O Cântico de Amor do Apóstolo dos Gentios aos Coríntios – I Cor, 13 -, destaca a excelsitude do amor, pois em permanecendo a fé, a esperança e o amor, o último prevalecerá.
Vamos encontrar na mitologia grega Eros, conceituação antiga do Olimpo grego, divindade que representa o Amor, mas especificamente o de natureza física, vulgarizado nos dias atuais como a sua simples erotização nos relacionamentos afetivos.
O amor, entretanto, é substância criadora e mantenedora do Universo, que quanto mais se divide, mais se multiplica, enriquecendo-se, na medida em que se reparte, dinâmica ativa que se constitui no que se denomina caridade, que o próprio Paulo, em mensagem de 1860, em O Evangelho Segundo o Espiritismo, a considera divisa e flama celeste sintetizada na máxima “Fora da Caridade Não Há Salvação, onde estão contidos os destinos do homem sobre a Terra e no céu.”
O amor não é concessão divina, mas é aprendizado alcançado através dos relacionamentos que se plenificam nas jornadas sucessivas. Para esse desiderato, o Espírito mergulha na carne através da reencarnação, como lei biológica, e aporta no contexto familiar cujos laços espirituais determinam o parentesco. Nessa ordem – pais, filhos, irmãos – vão dentro dessa condicionalidade, aprimorando os laços através do amor. A união e a afeição entre essas individualidades indicam o grau de simpatia anterior. Allan Kardec assim se reporta em O Evangelho Segundo o Espiritismo, Cap.

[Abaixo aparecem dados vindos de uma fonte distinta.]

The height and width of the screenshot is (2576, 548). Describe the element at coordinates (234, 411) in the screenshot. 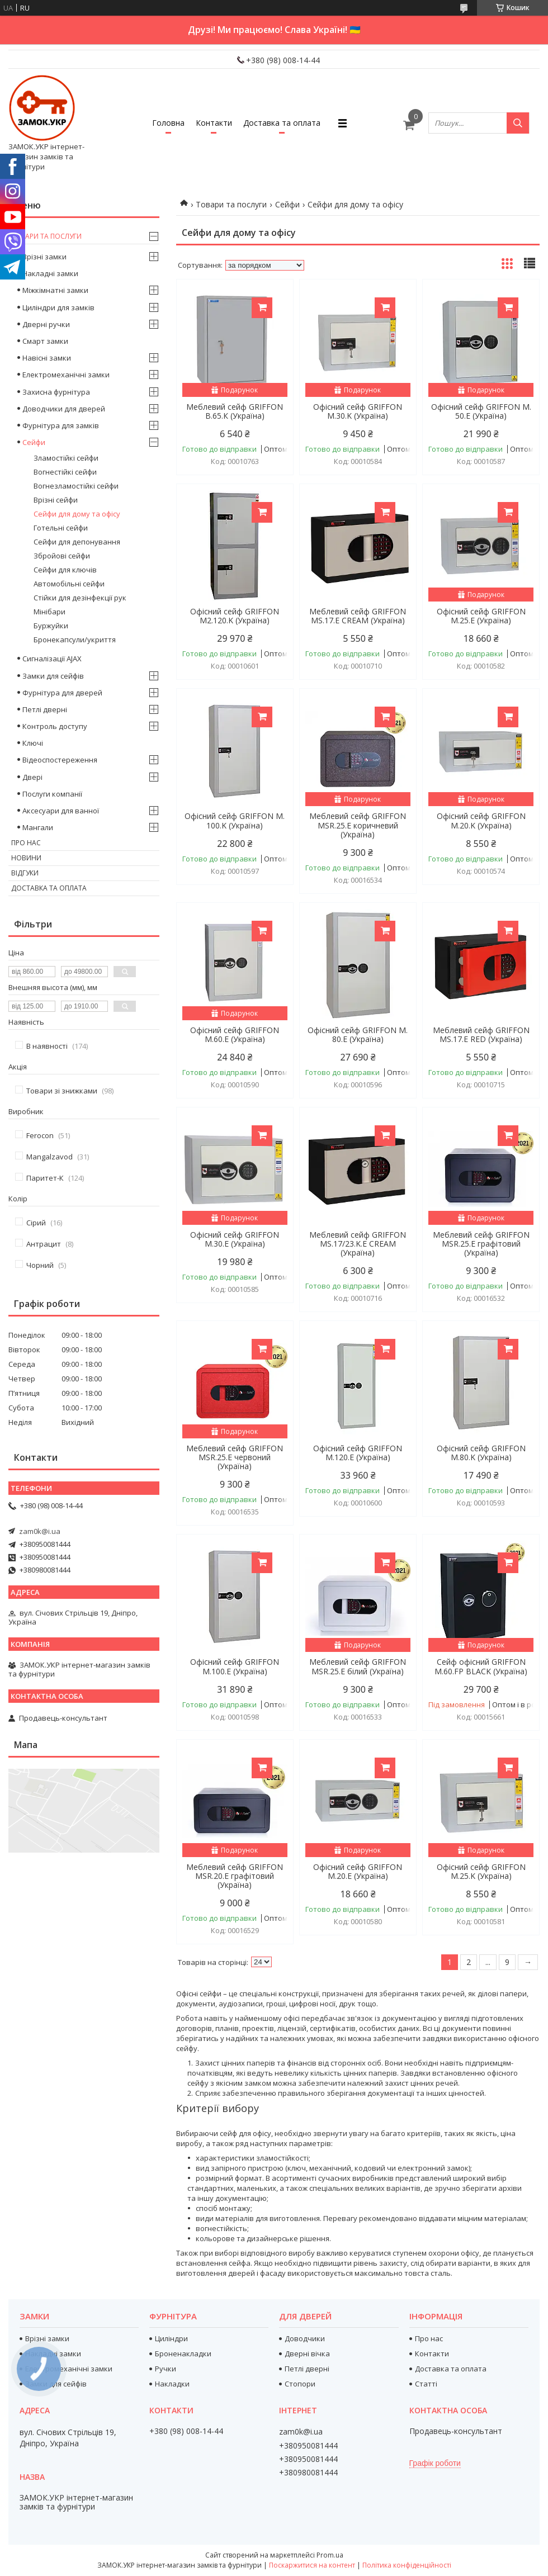 I see `Меблевий сейф GRIFFON B.65.К (Україна)` at that location.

IV:18:

“Com a reencarnação, e o progresso que lhe é consequente, todos os que se amam se encontram na Terra e no espaço, e juntos gravitam para Deus.”

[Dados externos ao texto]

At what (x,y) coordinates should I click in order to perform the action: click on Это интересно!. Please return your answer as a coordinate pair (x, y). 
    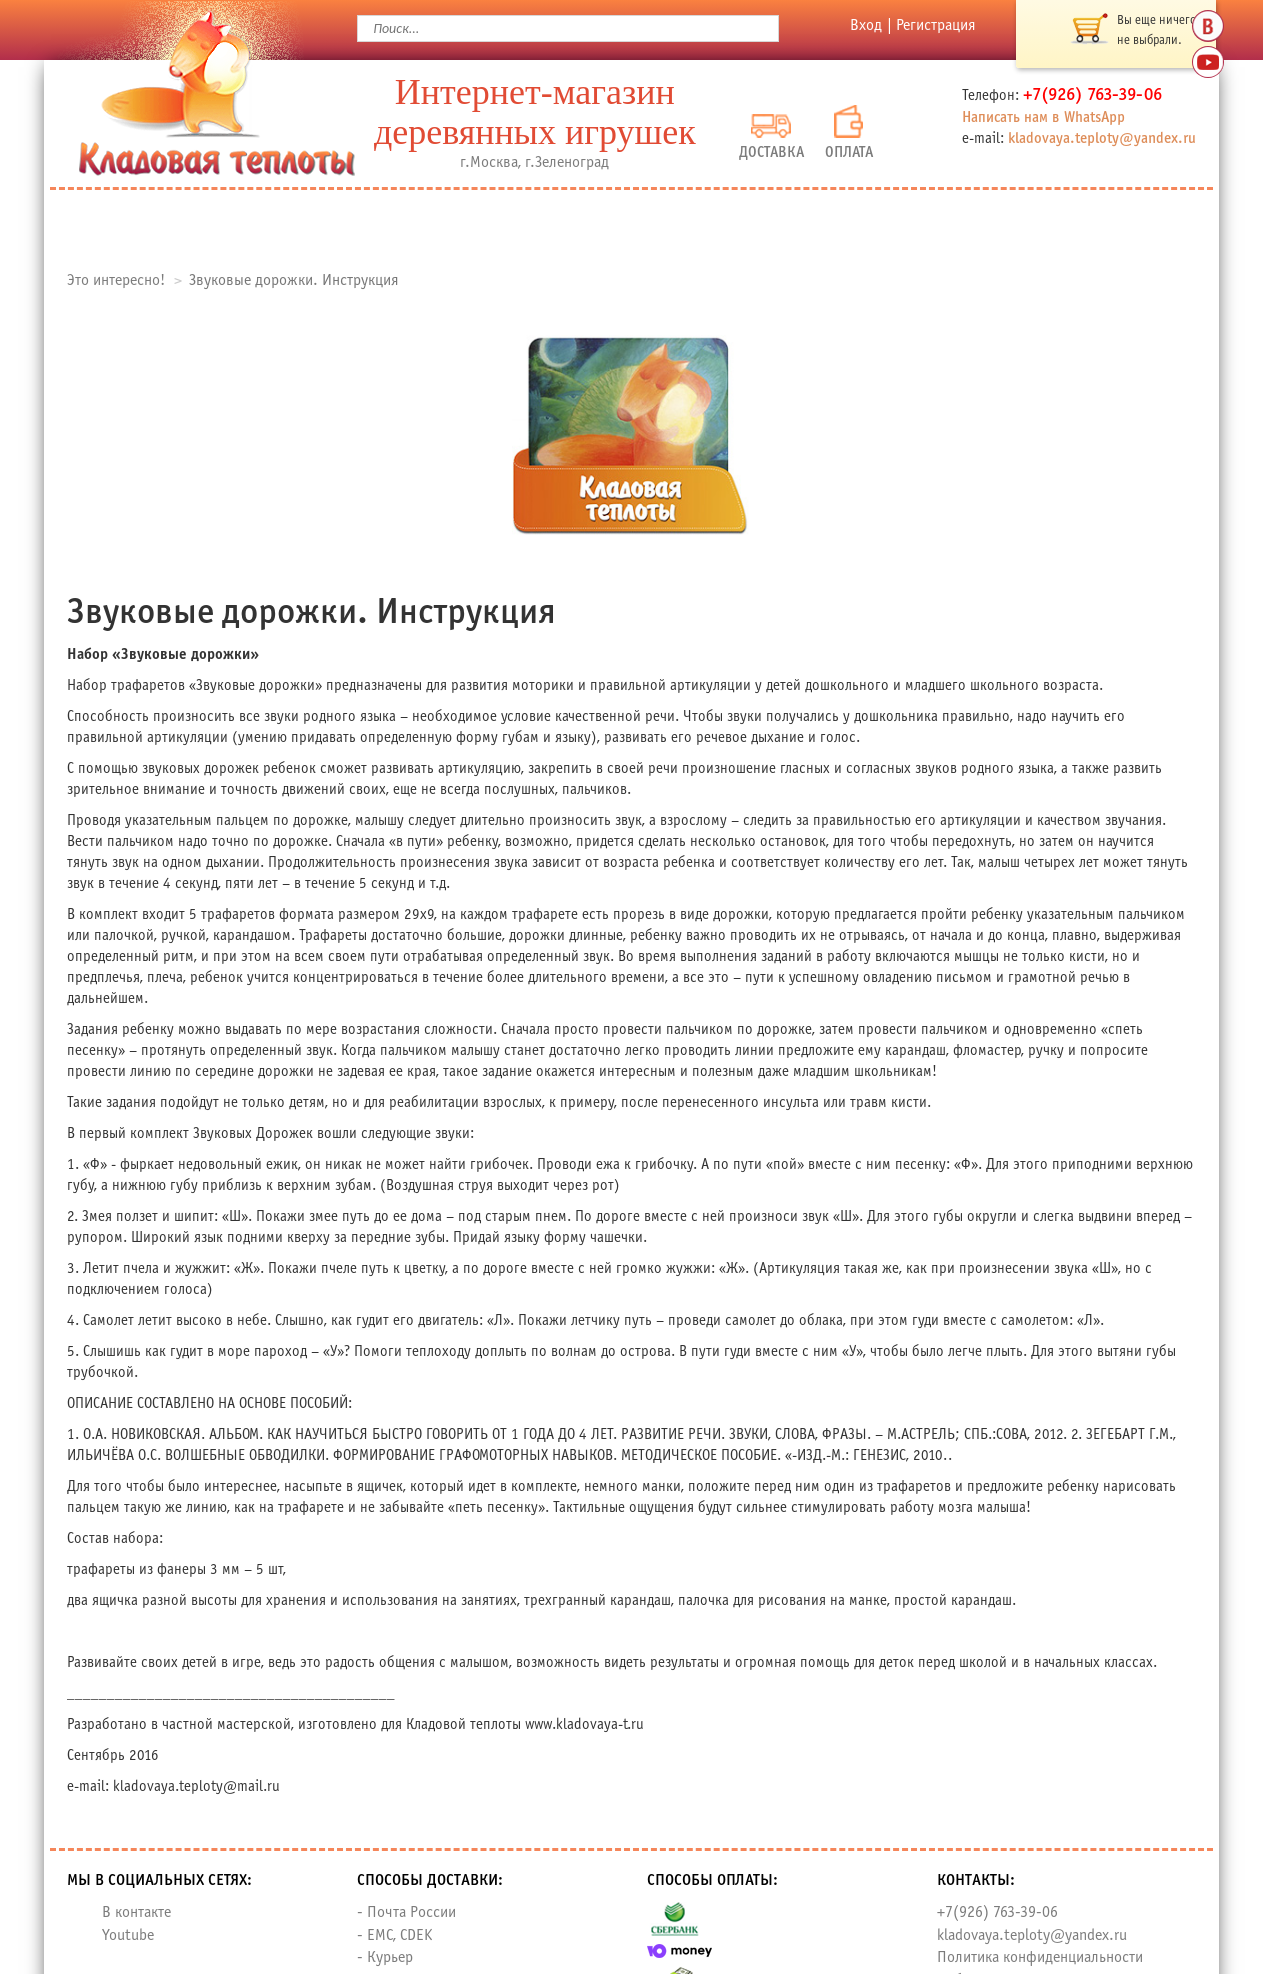     Looking at the image, I should click on (116, 280).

Na questão nº 132 de O Livro dos Espíritos, os Espíritos Reveladores afirmam que:

“Deus a impõe com o fim de levá-los à perfeição: para uns, é uma expiação; para outros, uma missão. Mas, para chegar a essa perfeição, eles devem sofrer todas as vicissitudes da existência corpórea: nisto é que está a expiação. (...).”

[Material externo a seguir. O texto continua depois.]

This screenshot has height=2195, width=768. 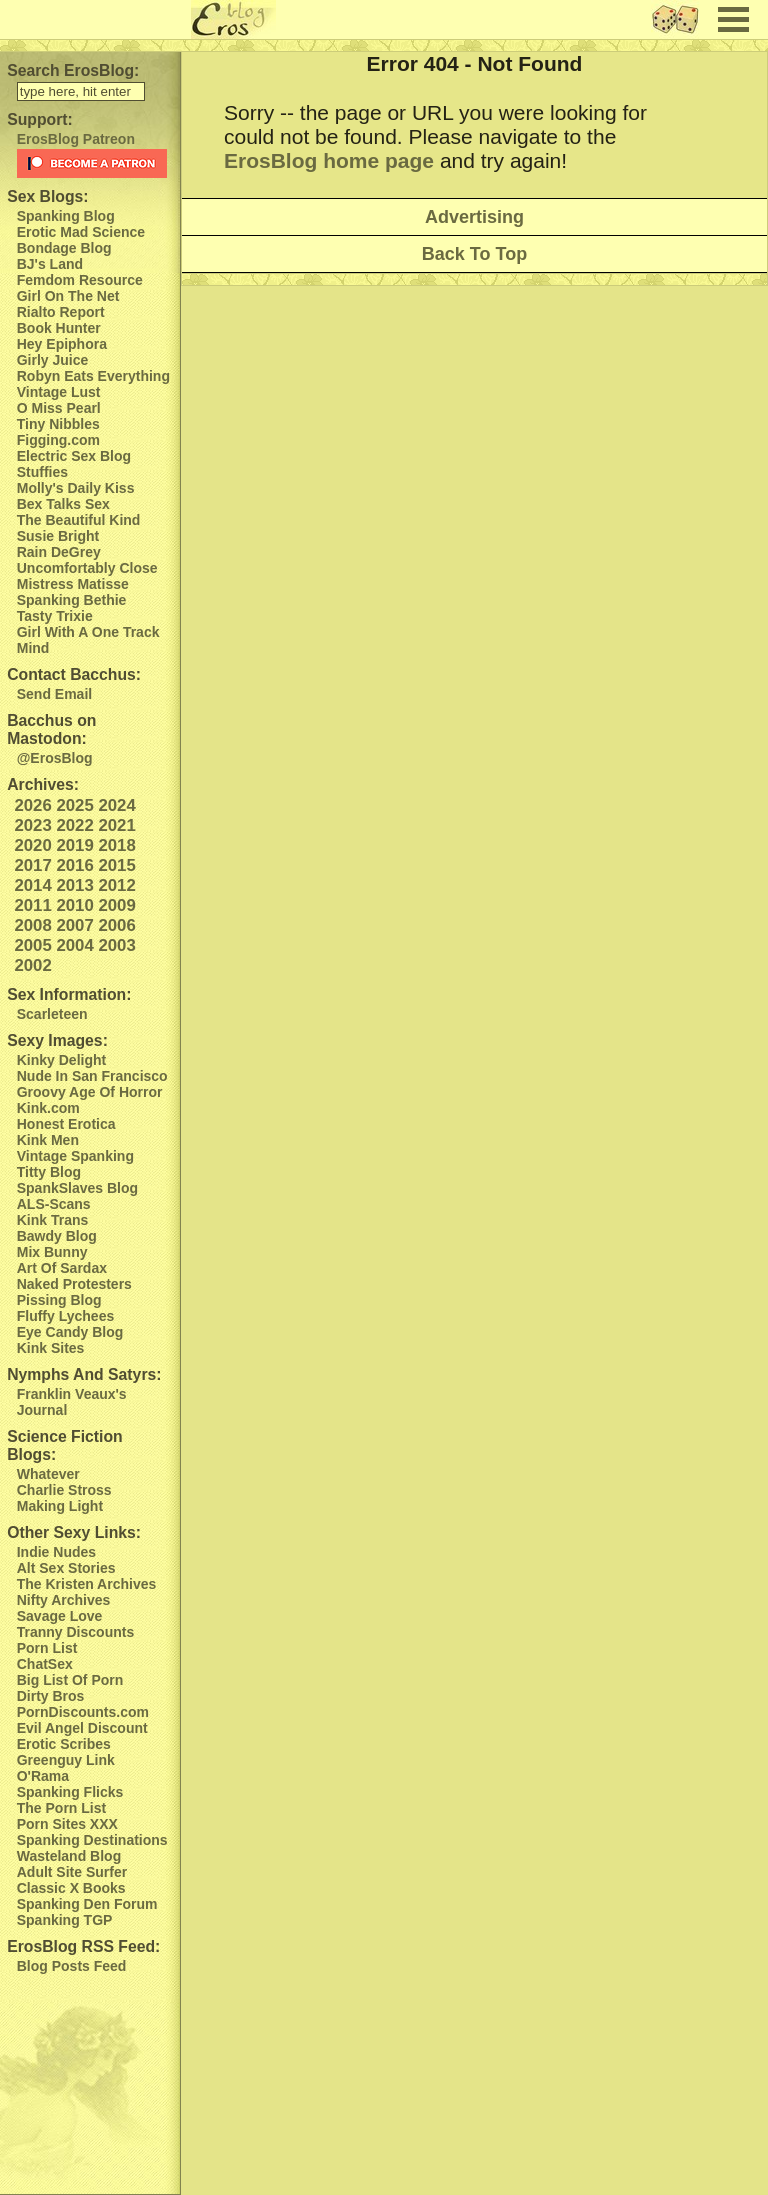 I want to click on The Kristen Archives, so click(x=87, y=1584).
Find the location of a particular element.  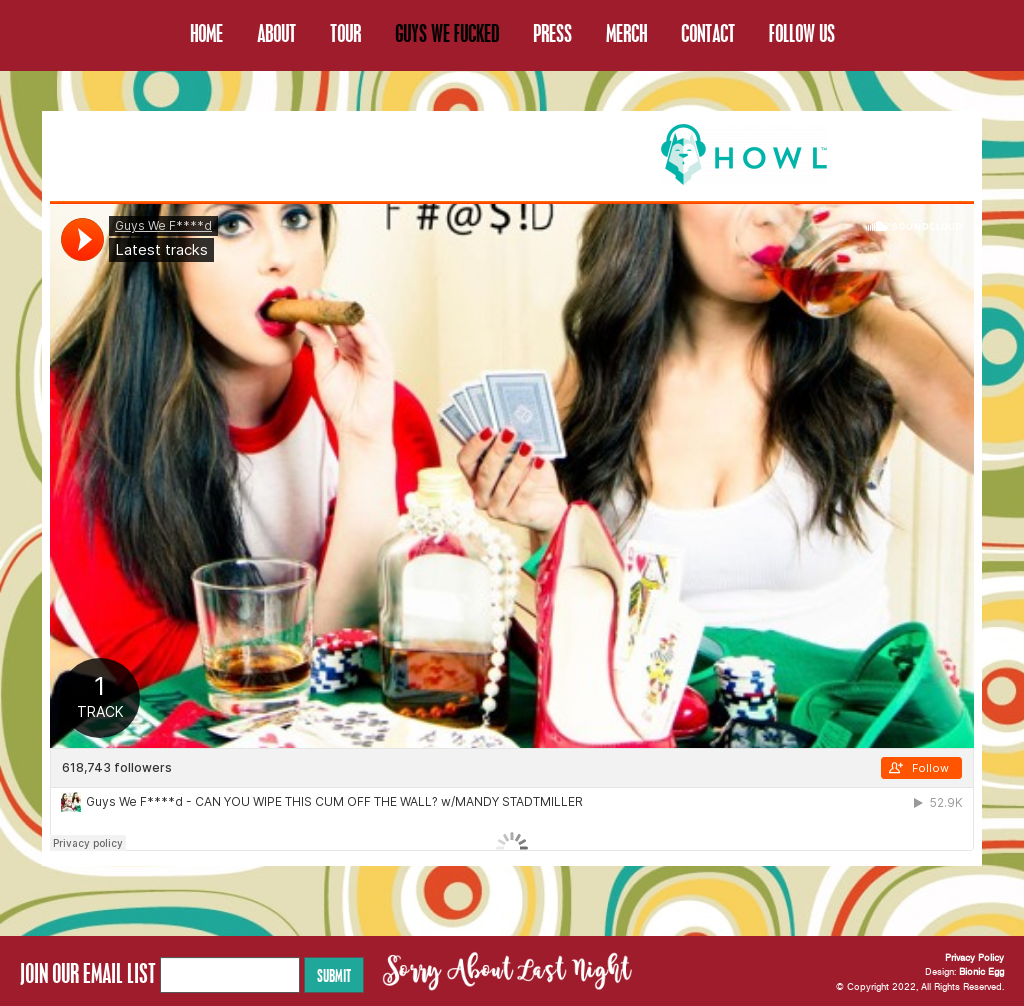 TOUR is located at coordinates (345, 33).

A reencarnação possibilita compreensão justa das diferenças morais, físicas e intelectuais dos indivíduos. Embora todos os Espíritos tenham o mesmo ponto de partida – simples e ignorantes – cada um através da esteira dos tempos, submetidos que são à Lei do Progresso, vão angariando mais conhecimentos, e ao mesmo tempo promovendo a conquista de si mesmos, resgatando através de provações e expiações pelos impositivos da dor, ou superando-os pela recompensa do bem praticado.
O amor e a reencarnação são possibilidades evolutivas que Deus concede ao Espírito. Adquirindo conhecimentos, ele desenvolverá as suas aptidões elevadas, vencendo as paixões, culminando com o amor de plenitude, propósito maior do ato de amar.



Referências bibliográficas

KARDEC, Allan. O evangelho segundo o Espiritismo.  São Paulo: EME, 1996.
_____________ O livro dos espíritos. São Paulo: LAKE, 2000.
JONES. Laurie B. Jesus coach. São Paulo: Mundo Cristão, 2004.